The Convertible Debentures, the Warrants and the Subordinate Voting Shares underlying both, are subject to a statutory hold period which expires on September 11, 2019, being four months and one day following the date of issue of the Convertible Debentures.
The Company has also entered into an investment agreement with an institutional investor and an Agency Agreement with Eight Capital, pursuant to which Eight Capital has agreed to offer for sale, and the institutional investor has agreed, subject to certain terms and conditions customary for a transaction of this nature, to purchase up to 4 additional tranches of 100,000 convertible debentures (the “Additional Debentures”) at the Issue Price, for additional gross proceeds of up to US$400,000,000 (the “Additional Offering”), on the terms described in Harvest’s press release dated April 4, 2019. There can be no assurances that any Additional Debentures will be issued as proposed or at all.
About Harvest Health & Recreation, Inc.
Headquartered in Tempe, Arizona, Harvest Health & Recreation Inc. is a multi-state cannabis operator (MSO) and vertically-integrated cannabis company. Subject to completion of announced acquisitions, Harvest will have the largest footprint in the U.S., with rights to 219 facilities, of which 142 are retail locations and more than 1,580 employees across 17 states. Since 2011, the company has been committed to aggressively expanding its Harvest House of Cannabis retail and wholesale presence throughout the U.S., acquiring, creating and growing leading brands for patients and consumers nationally and continuing on a path of profitable growth. Harvest’s mission is to improve lives through the goodness of cannabis and is focused on its vision to become the most valuable cannabis company in the world. We hope you’ll join us on our journey: https://harvestinc.com.
This press release contains statements which constitute “forward-looking information” within the meaning of applicable securities laws, including statements regarding the plans, intentions, beliefs and current expectations of Harvest with respect to future business activities. Forward-looking information is often identified by the words “may,” “would,” “could,” “should,” “will,” “intend,” “plan,” “anticipate,” “believe,” “estimate,” “expect” or similar expressions and include information regarding the completion of the offering or any tranche of the offering.
Investors are cautioned that forward-looking information is not based on historical facts but instead reflects Harvest management’s expectations, estimates or projections concerning future results or events based on the opinions, assumptions and estimates of management considered reasonable at the date the statements are made. Although Harvest believes that the expectations reflected in such forward-looking information are reasonable, such information involves risks and uncertainties, and undue reliance should not be placed on such information, as unknown or unpredictable factors could have material adverse effects on future results, performance or achievements of the combined Company. This forward-looking information may be affected by risks and uncertainties in the business of Harvest and market conditions.

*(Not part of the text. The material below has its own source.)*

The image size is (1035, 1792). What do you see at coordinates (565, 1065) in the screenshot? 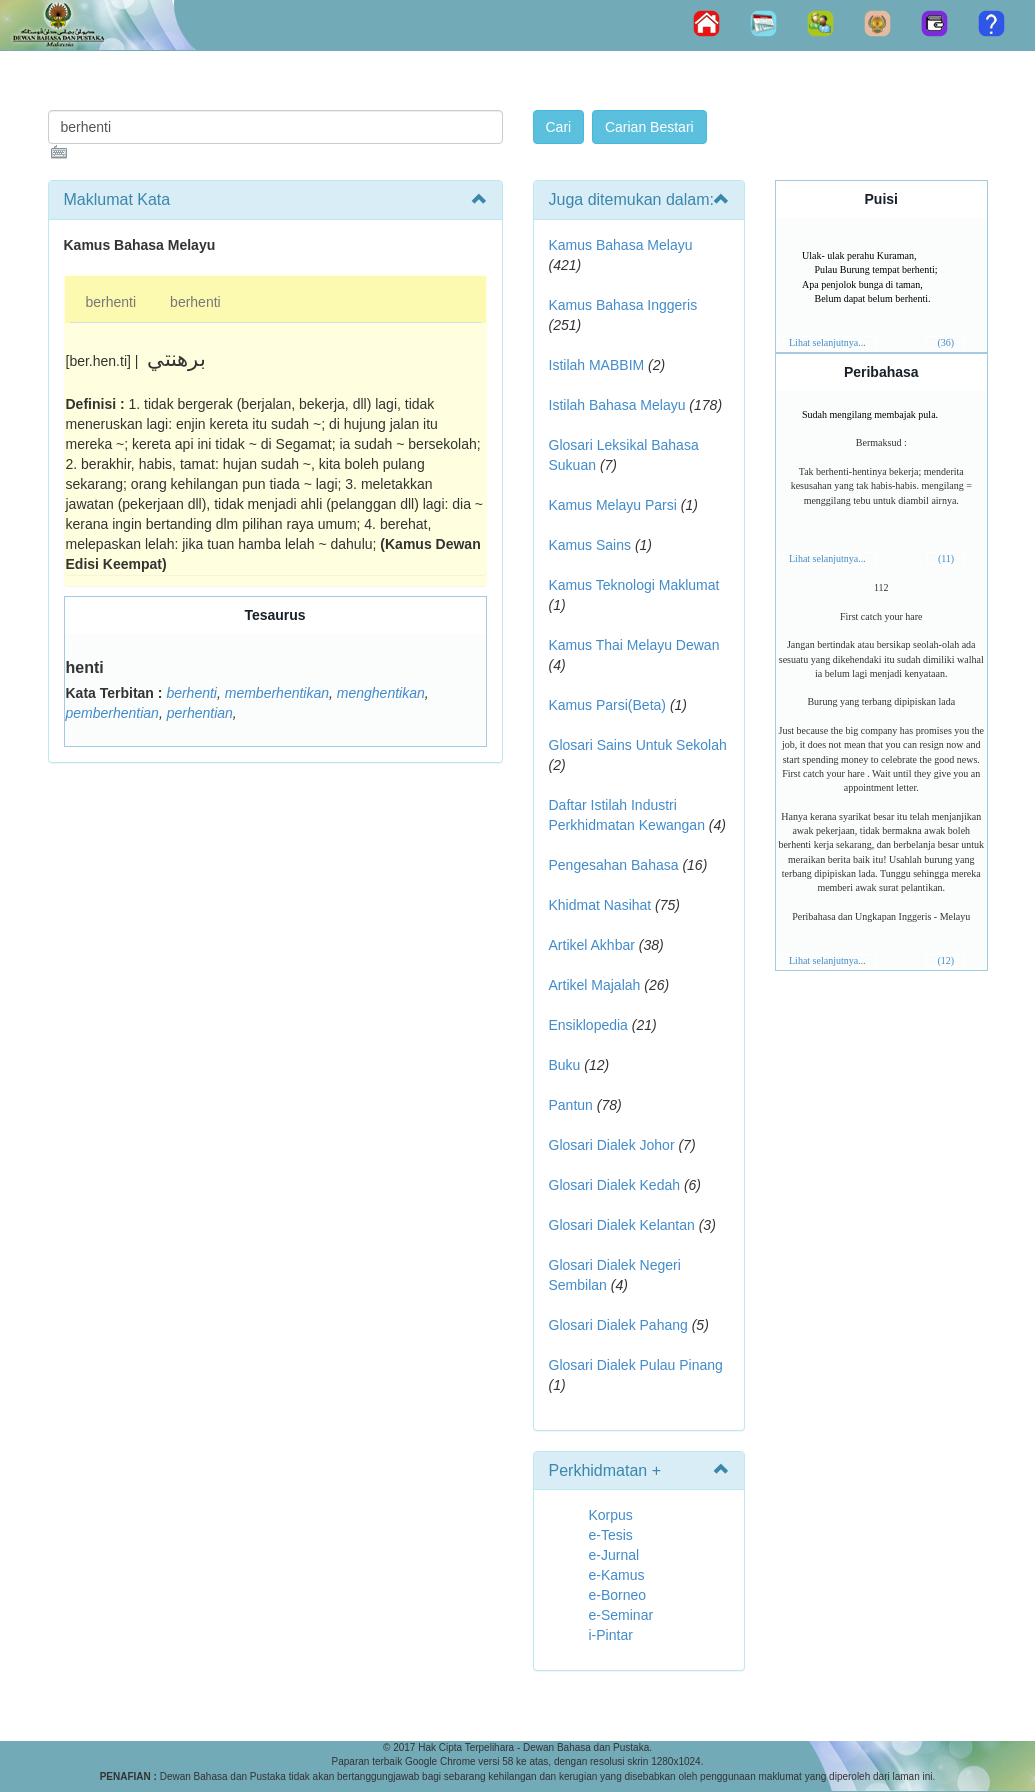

Should one or more of these risks or uncertainties materialize, or should assumptions underlying the forward-looking information prove incorrect, actual results may vary materially from those described herein as intended, planned, anticipated, believed, estimated or expected. Although Harvest has attempted to identify important risks, uncertainties and factors which could cause actual results to differ materially, there may be others that cause results not to be as anticipated, estimated or intended. Harvest does not intend, and does not assume any obligation, to update this forward-looking information except as otherwise required by applicable law.